_Task requirements_
Copy each line of the following data that contains "they".

_Record extracts_
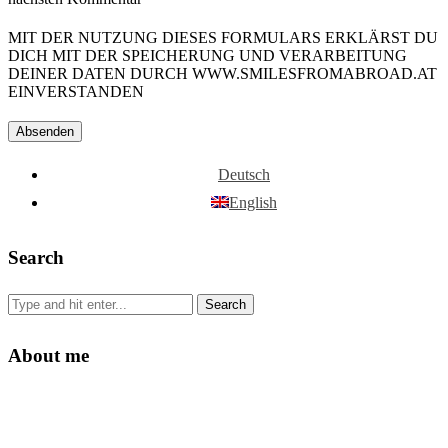
MIT DER NUTZUNG DIESES FORMULARS ERKLÄRST DU
DICH MIT DER SPEICHERUNG UND VERARBEITUNG
DEINER DATEN DURCH WWW.SMILESFROMABROAD.AT
EINVERSTANDEN
Deutsch
English
Search
About me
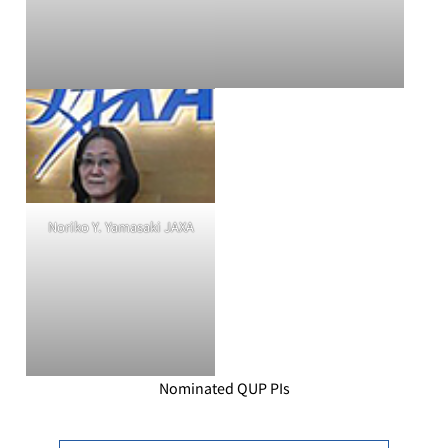
Noriko Y. Yamasaki JAXA
Nominated QUP PIs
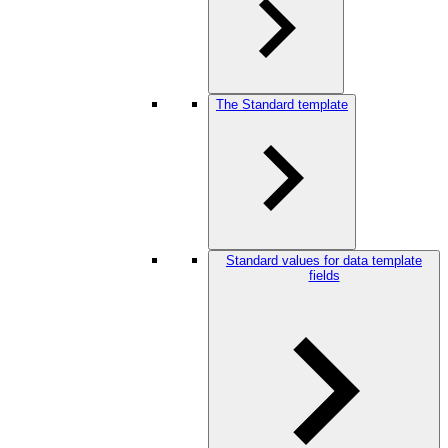
The Standard template
Standard values for data template
fields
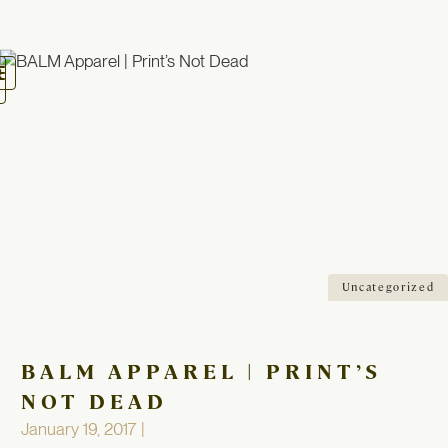
oggle
avigation
Uncategorized
BALM APPAREL | PRINT’S
NOT DEAD
January 19, 2017 |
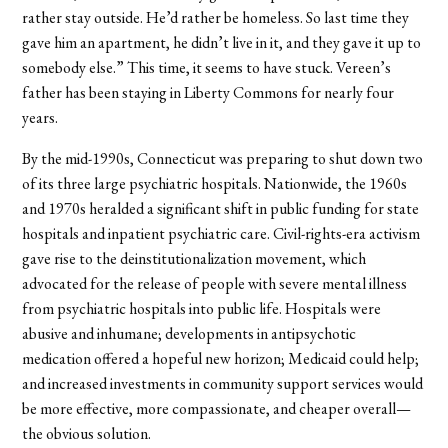
rather stay outside. He’d rather be homeless. So last time they
gave him an apartment, he didn’t live in it, and they gave it up to
somebody else.” This time, it seems to have stuck. Vereen’s
father has been staying in Liberty Commons for nearly four
years.
By the mid-1990s, Connecticut was preparing to shut down two
of its three large psychiatric hospitals. Nationwide, the 1960s
and 1970s heralded a significant shift in public funding for state
hospitals and inpatient psychiatric care. Civil-rights-era activism
gave rise to the deinstitutionalization movement, which
advocated for the release of people with severe mental illness
from psychiatric hospitals into public life. Hospitals were
abusive and inhumane; developments in antipsychotic
medication offered a hopeful new horizon; Medicaid could help;
and increased investments in community support services would
be more effective, more compassionate, and cheaper overall—
the obvious solution.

_Response_
rather stay outside. He’d rather be homeless. So last time they
gave him an apartment, he didn’t live in it, and they gave it up to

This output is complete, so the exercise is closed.